Biontech earlier said the new variant was significantly different from previously observed variants because it had additional mutations on the spike protein.
Meanwhile, the Nigerian Centre for Disease Control (NCDC) has called on Nigerians to continue to observe COVID-19 protocols against spread of the virus.
“The virus is more likely to spread where people gather and do not adhere to these measures.
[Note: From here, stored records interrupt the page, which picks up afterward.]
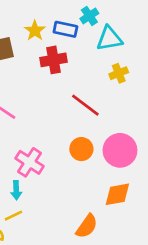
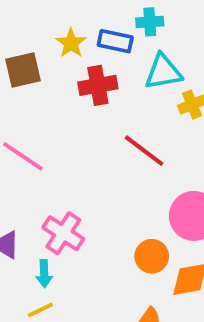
cyan cross: (89, 16) -> (150, 22), turned 30
cyan triangle: (109, 39) -> (163, 72), moved
orange circle: (81, 149) -> (152, 256), moved

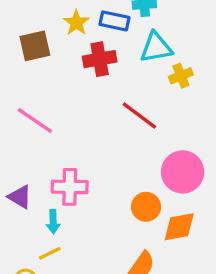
pink cross: (63, 233) -> (70, 187), turned -32

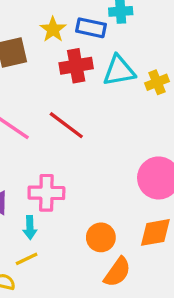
cyan triangle: (156, 47) -> (119, 71), moved
red line: (139, 116) -> (66, 125), moved
orange circle: (146, 207) -> (101, 237), moved

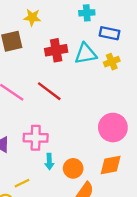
blue rectangle: (91, 28) -> (109, 33), moved
yellow star: (53, 29) -> (32, 17), moved, turned -30
cyan arrow: (30, 227) -> (49, 162), moved

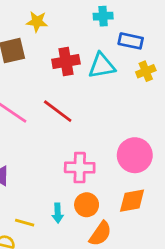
yellow cross: (112, 62) -> (146, 71), moved
pink cross: (36, 138) -> (80, 168), moved
cyan arrow: (49, 162) -> (58, 213), moved
yellow line: (22, 183) -> (25, 223), turned 42

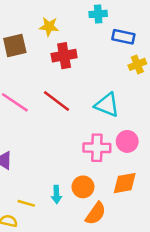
yellow star: (37, 22) -> (49, 27), moved
cyan triangle: (102, 66) -> (107, 105), moved, turned 32
pink circle: (135, 155) -> (127, 141), size x0.7
pink cross: (80, 168) -> (97, 148), moved

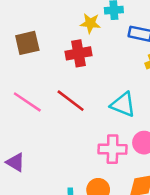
yellow star: (49, 27) -> (90, 23), moved

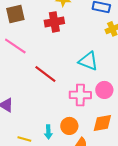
red line: (71, 101) -> (45, 74), moved
pink line: (27, 102) -> (15, 46), moved

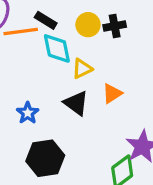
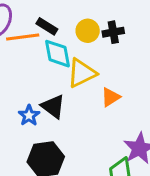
yellow triangle: (82, 69) -> (82, 73), size x1.5
black triangle: (76, 103) -> (53, 106), moved

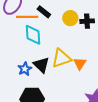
cyan diamond: (57, 54) -> (33, 35), moved
yellow triangle: (82, 73) -> (61, 58), moved
orange triangle: (110, 97) -> (80, 64), turned -32

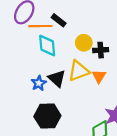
yellow circle: (70, 18) -> (84, 43), moved
black cross: (87, 21) -> (101, 50), moved

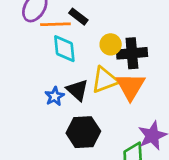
black cross: (101, 50) -> (132, 53), size x1.5
orange triangle: (99, 76) -> (130, 86), size x1.6
black hexagon: (47, 116) -> (83, 132), moved

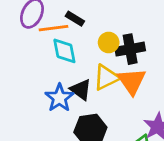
blue star: (55, 96) -> (59, 98), size x1.5

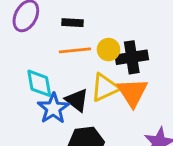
black rectangle: (75, 19) -> (72, 23), turned -30
orange line: (54, 28) -> (75, 50), moved
cyan diamond: (64, 51) -> (39, 83), moved

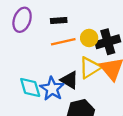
cyan diamond: (39, 83) -> (30, 88), moved

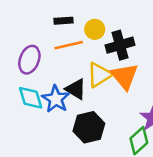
purple ellipse: (22, 20) -> (29, 60), moved
yellow circle: (89, 38) -> (95, 29), moved

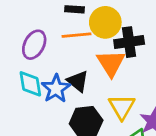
yellow circle: (95, 29) -> (105, 22), size x1.5
yellow triangle: (99, 75) -> (122, 107), moved, turned -36
orange triangle: (124, 76) -> (111, 63), moved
Therefore we appeal to business owners, religious leaders, and people in authority to take responsibility by ensuring people in their premises wear masks and adhere to physical distancing.
“We are collectively responsible for our own health security including playing our part to reduce the risk of the importation or spread of the Omicron variant in Nigeria.
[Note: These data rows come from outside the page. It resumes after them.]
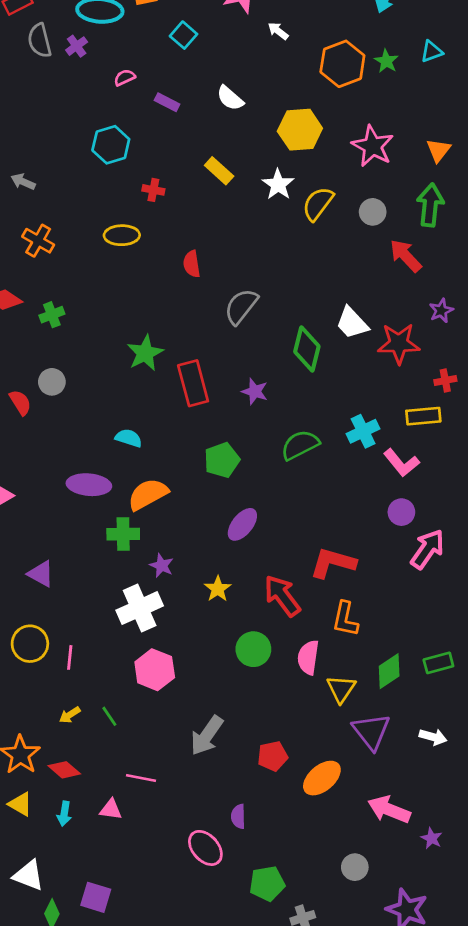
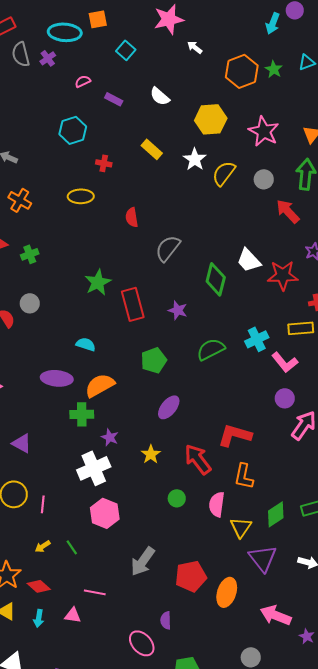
green circle: (253, 649) -> (177, 498), size x0.7
red pentagon: (273, 756) -> (191, 576), size x1.4
orange ellipse: (322, 778) -> (227, 592), turned -32

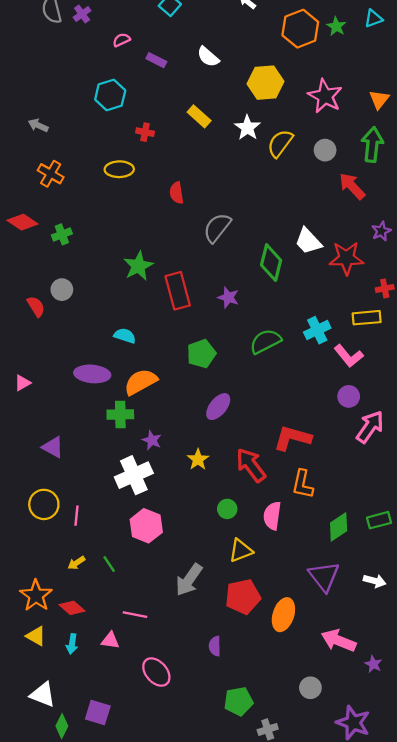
yellow triangle: (241, 527) -> (241, 551), moved, turned 35
pink ellipse: (142, 643) -> (156, 672), moved

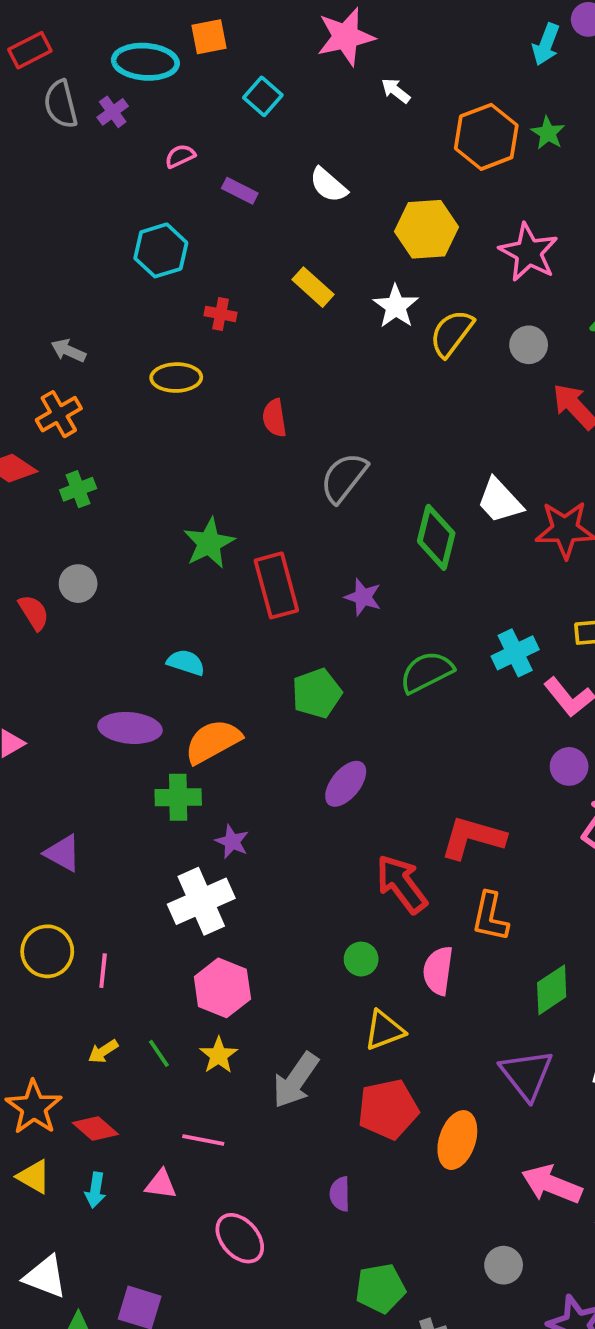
gray arrow: (38, 125) -> (68, 351), moved
orange cross: (51, 174) -> (59, 414), moved, turned 30
yellow star: (198, 459) -> (219, 1055), moved

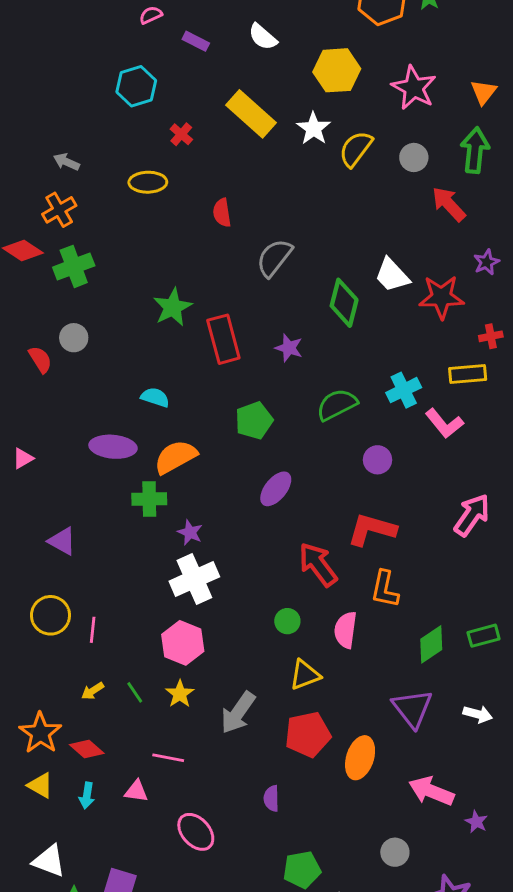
yellow rectangle: (313, 287) -> (251, 114), size x1.6
red cross: (221, 314) -> (181, 134), turned 30
green cross: (78, 489) -> (74, 266), size x1.5
purple circle: (569, 766) -> (377, 460), moved
white cross: (201, 901) -> (194, 579), moved

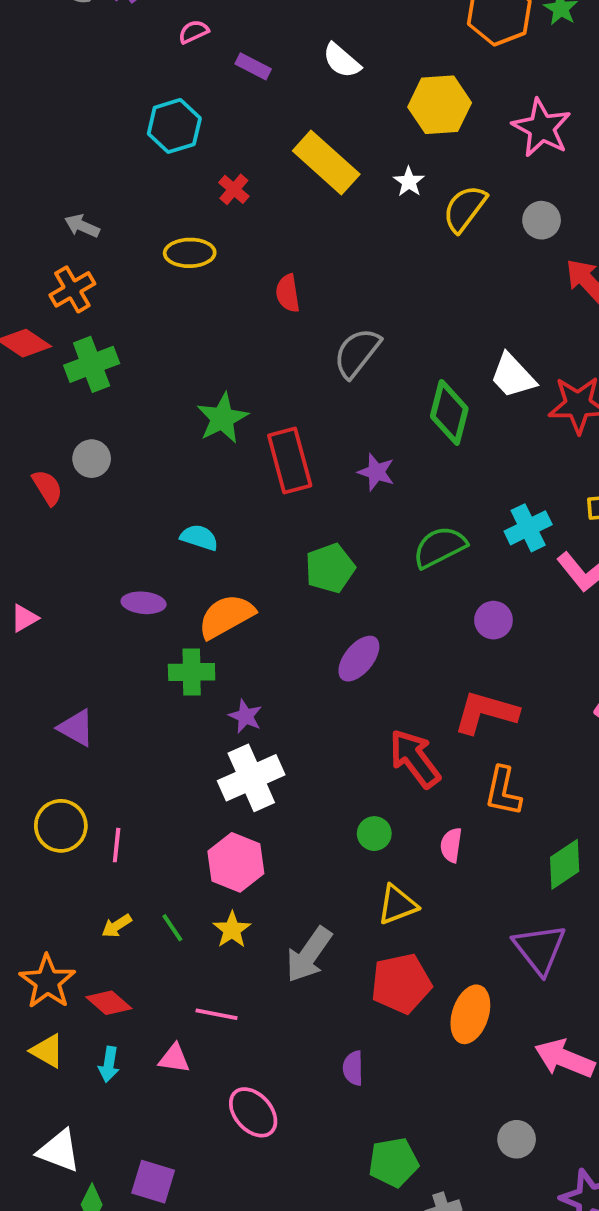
white star: (314, 128) -> (409, 182), size x0.7
purple ellipse: (113, 447) -> (144, 603), size x0.7
pink semicircle: (346, 630) -> (451, 845), size x0.7

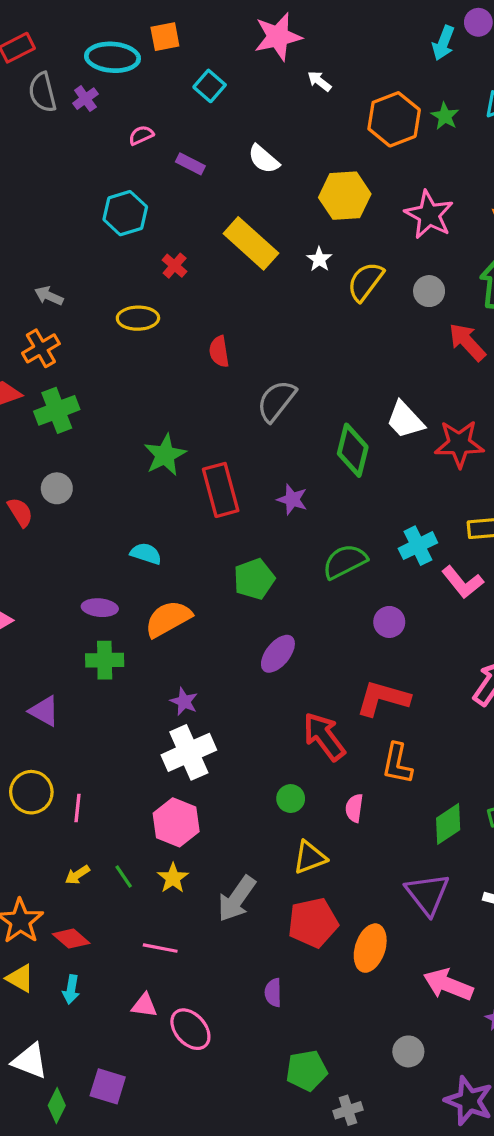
green cross: (192, 672) -> (105, 660), moved
pink triangle: (174, 1059) -> (144, 1005), moved

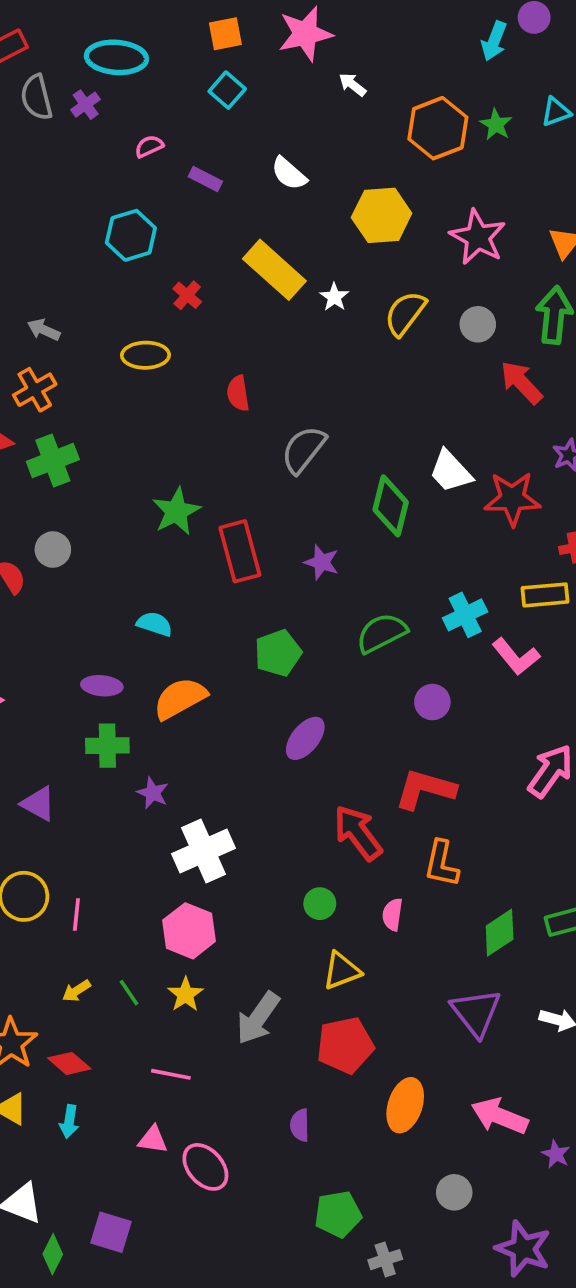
orange square: (165, 37) -> (225, 34), moved
white star: (319, 259) -> (334, 297), moved
purple star: (184, 701) -> (153, 793), moved
orange ellipse: (370, 948) -> (405, 1105), moved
“We must do all we can to protect ourselves and our country.”
Omicron Variant: AfDB Postpones 2021 Africa Investment Forum
The African Development Bank (AfDB) group has postponed, indefinitely, the 2021 Africa Investment Forum (AIB) scheduled for December 1-3 in Abidjan, Cote d’Ivoire, until further notice.
President of AfDB, Dr Akinwumi Adesina, in a statement issued yesterday in Abidjan, said that the postponement was in relation to travel restrictions arising from the emergence of the Covid-19 Omicron variant.
He said that the postponement of the event followed consultations with the government of Côte d’Ivoire and the board of directors of AfDB.
According to him, the AIF is the premier investment marketplace for Africa.
“Several billion dollars of investment projects were scheduled for investment board rooms with project sponsors and investors at this edition of the AIF.
“Unfortunately, with rising global travel restrictions due to the Covid-19 Omicron variant, and heightened concerns for health and safety, it is necessary, regrettably, to postpone the event.
The health and safety of everyone comes first.
He said that the bank and the government of Côte d’Ivoire wished to thank previously expected participants and delegations and look forward to hosting the event at a future date.
“We sincerely regret all inconveniences to our esteemed and expected heads of state and government, participants, project sponsors, investors and government delegations.
The event, also referred to as ”AIF 2021 Market Days” was to be held in a hybrid format featuring physical and virtual participation.
With the theme: “Accelerating Transformative Investments in Africa”, it reflects the urgent need to attract greater inflows of private capital into business and investment across Africa, a need sharpened since the onset of the COVID-19 pandemic.
Opportunities to be showcased at the event were expected to drive Africa’s recovery from the COVID-19 pandemic.
A flagship initiative of the AfDB, the forum was launched in 2018 with seven other founding partners.
They are: Africa 50, the Africa Finance Corporation, the African Export-Import Bank, the Development Bank of Southern Africa, the Trade and Development Bank, the European Investment Bank and the Islamic Development Bank.